Buildroot Archive on lore.kernel.org
 help / color / mirror / Atom feed
* [Buildroot] autobuild: group similar failures
@ 2012-05-14 21:22 Yann E. MORIN
  2012-05-15  6:32 ` Arnout Vandecappelle
  0 siblings, 1 reply; 2+ messages in thread
From: Yann E. MORIN @ 2012-05-14 21:22 UTC (permalink / raw)
  To: buildroot

Hello All!

Today, the autobuild logs are displayed on http://autobuild.buildroot.org/
and provide access to all the build logs, whether they were a successful
build, or there was a failure.

Although successful builds are nice, the interesting logs are those that
relate to build failures. Having the ability to sort and categorise those
failed logs would hopefully help in solving the most common build failures.

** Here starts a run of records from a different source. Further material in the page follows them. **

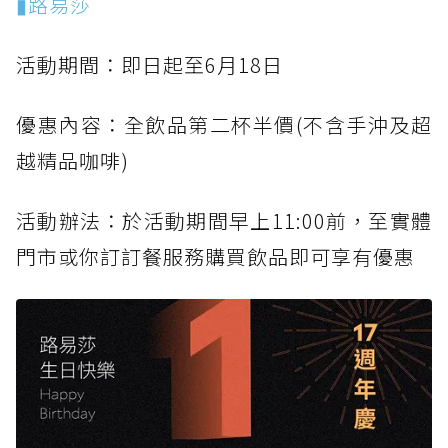
▮路易莎
活動期間：即日起至6月18日
優惠內容：全飲品第二杯半價(不含手沖及超
越精品咖啡)
活動辦法：於活動期間早上11:00前，至實體
門市或你訂訂餐服務購買飲品即可享有優惠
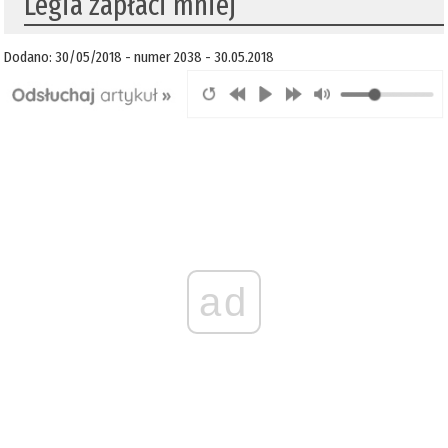
Legia zapłaci mniej
Dodano: 30/05/2018 - numer 2038 - 30.05.2018
ad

For example, in the recent past, there were two related alsa-libs build
failures on PowerPC:
  http://autobuild.buildroot.net/results/a8471598a379e5dbecef539479b968947474ef22/
  http://autobuild.buildroot.net/results/05b306ee2fa909420e4bc1f9faa7a35d17d786a7/

I did not look in details, but it may well be that there are other similar
build failures of alsa-libs on PowerPC. Solving the error in one of those
builds would also solve the other(s).

So, we need a heuristic to detect how similar two failed build logs are, and
eventually group those failures together. Below is such simple heuristic:

 1- extract the last 100 lines-or-so from two build logs (already done)
 2- sort each extract
 3- diffstat the sorted extracts
 4- the lower the number of different lines, the higher the similarity

For example, for these two build logs:
  diff -du a847159-100.sorted 05b306e-100.sorted |diffstat 
  05b306e-100.sorted |   18 +++++++++---------
   1 file changed, 9 insertions(+), 9 deletions(-)

Which is 18 changed lines out of 200, for a difference score of 9%. This is
a really rough and dumb metric, but one that is easy to compute, and we can
easily refine it a little bit (eg. by using more lines in the extracts, or
by munging some well-known patterns).

Setting up the scripts that gather all failed logs, and compute that
similiarity scores would be relatively easy (and I can do it!).

We could of course use other metrics, such as true text similarity as used
for plagiarism detection, but they would IMHO be much more involved.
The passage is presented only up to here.